Arctic Tern Migration Pattern

Arctic Terns move constantly, making a circle around the Earth. 

Their movement starts in summer from their coastal breeding grounds going west to the southernmost point of South America. The birds then migrate across the North Atlantic Ocean, going to Europe and northern Africa. 

The birds will then head farther down south, going to the southern part of Australia, New Zealand, and Antarctica. Crossing the Pacific, they reach back to their breeding grounds in the Arctic Circle and northern parts of America. 

Why Go Through All This Trouble?

If you look at the Arctic Tern’s migration pattern, it’s truly a long journey for these little birds. So, why do they go through all this trouble going circle around the world? 

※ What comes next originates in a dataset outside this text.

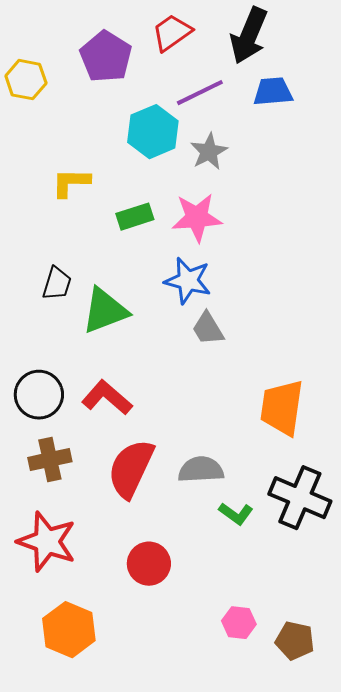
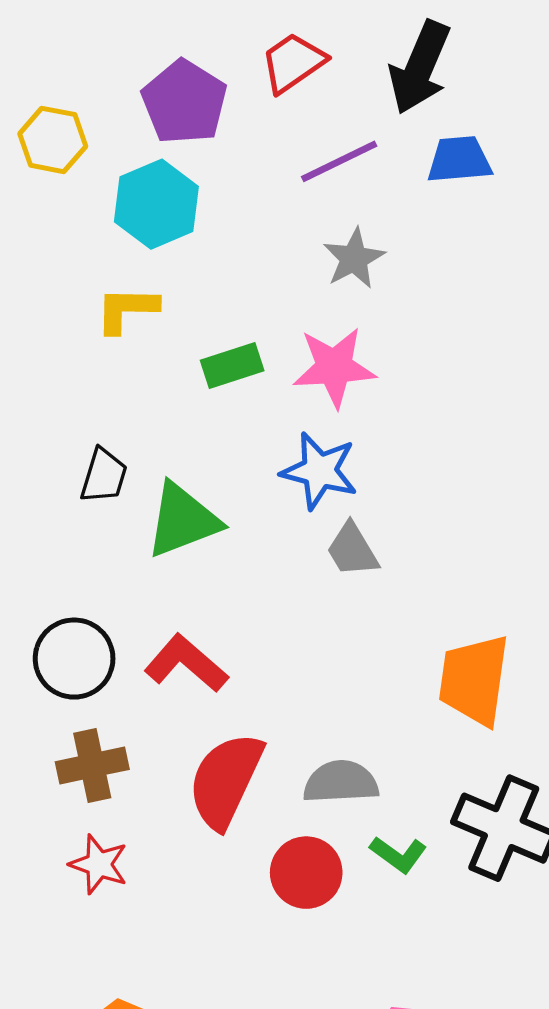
cyan hexagon: (153, 132) -> (156, 204), moved
red star: (47, 542) -> (99, 864), moved, size x0.6
red circle: (149, 564) -> (306, 873), moved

It turns out that the Arctic Terns migrate by following the summer sun. This way, they don’t experience any winter or significant temperature changes. It wouldn’t also be harder for them to find food in summer, compared to when they have to experience winter while in the Arctic. 

It’s a survival tactic for these birds. But the fact that they are lightweight and mostly glide in the air makes long-distance travel easier than other birds. They don’t use a lot of energy compared to birds who need to flap their wings continuously. 

It’s also found that Arctic Terns can fly a distance of 1,000 miles without stopping. 

Red Knot

Yearly Migration Distance: 18,600 miles

The Red Knot is a shorebird found in almost every continent except Antarctica. They are found in the most northern parts of North America and winters in southern South America, flying a distance of up to 9,300 miles twice a year. 

Despite having “red” in their name, Red Knots have orange-colored feathers on their underparts. On the other hand, their upper parts form a mixed pattern of gold, brown, rusty, and black. 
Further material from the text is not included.